- Known for: Research on auctions, demand estimation, differentiated products

Academic background
- Alma mater: Duke University (A.B.), Northwestern University (Ph.D.)

Academic work
- Institutions: Yale University

= Philip A. Haile =

American economist and professor of economics at Yale University

Philip A. Haile is an economist and the Ford Foundation Professor of Economics at Yale University.

==Education==
Haile received his undergraduate degree in economics from Duke University in 1988 and Ph.D. in economics from Northwestern University in 1996.

==Career==
Haile began his academic career with a faculty position at the University of Wisconsin-Madison before taking up a faculty position at Yale University in 2003. He has also been visiting faculty member in the economics departments of University of Chicago and Stanford University. He is now the Ford Foundation Professor of Economics at Yale. He is best known for his work on auction markets and differentiated products markets, often focusing on questions of "identification", i.e., conditions under which model primitives can be uniquely determined from market observables.

In 2002, Haile and fellow economist Susan Athey developed approaches for identification of auction models when only the transaction price and number of bidders are observed. His research has been supported by grants from the National Science Foundation and the Alfred P. Sloan Foundation.

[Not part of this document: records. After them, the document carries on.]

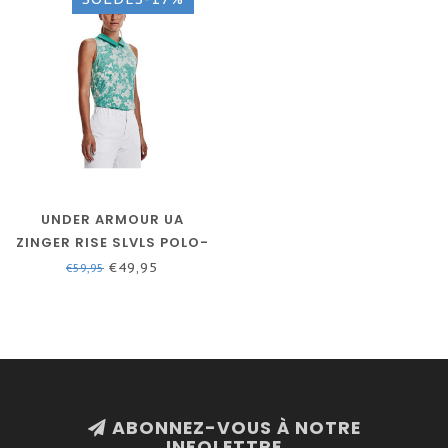
UNDER ARMOUR UA
ZINGER RISE SLVLS POLO-
NEPTUNE / / ARGENT
€49,95
€59,95
MÉTALLIQUE
ABONNEZ-VOUS À NOTRE
INFOLETTRE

From 2004 to 2010 he was the editor of the RAND Journal of Economics, and between 2005 and 2011 he was the Director of the Cowles Foundation for Research in Economics at Yale. As an associate editor he has also held positions at the Econometrica, the American Economic Journal of Microeconomics, and the Econometrics Journal. He is a Research Associate of the National Bureau of Economic Research, a Fellow of the Econometric Society, an International Fellow with the Centre for Microdata Methods and Practice at University College-London, and a Senior Consultant at Compass Lexecon. In 2019 he became an elected Fellow of the International Association for Applied Econometrics.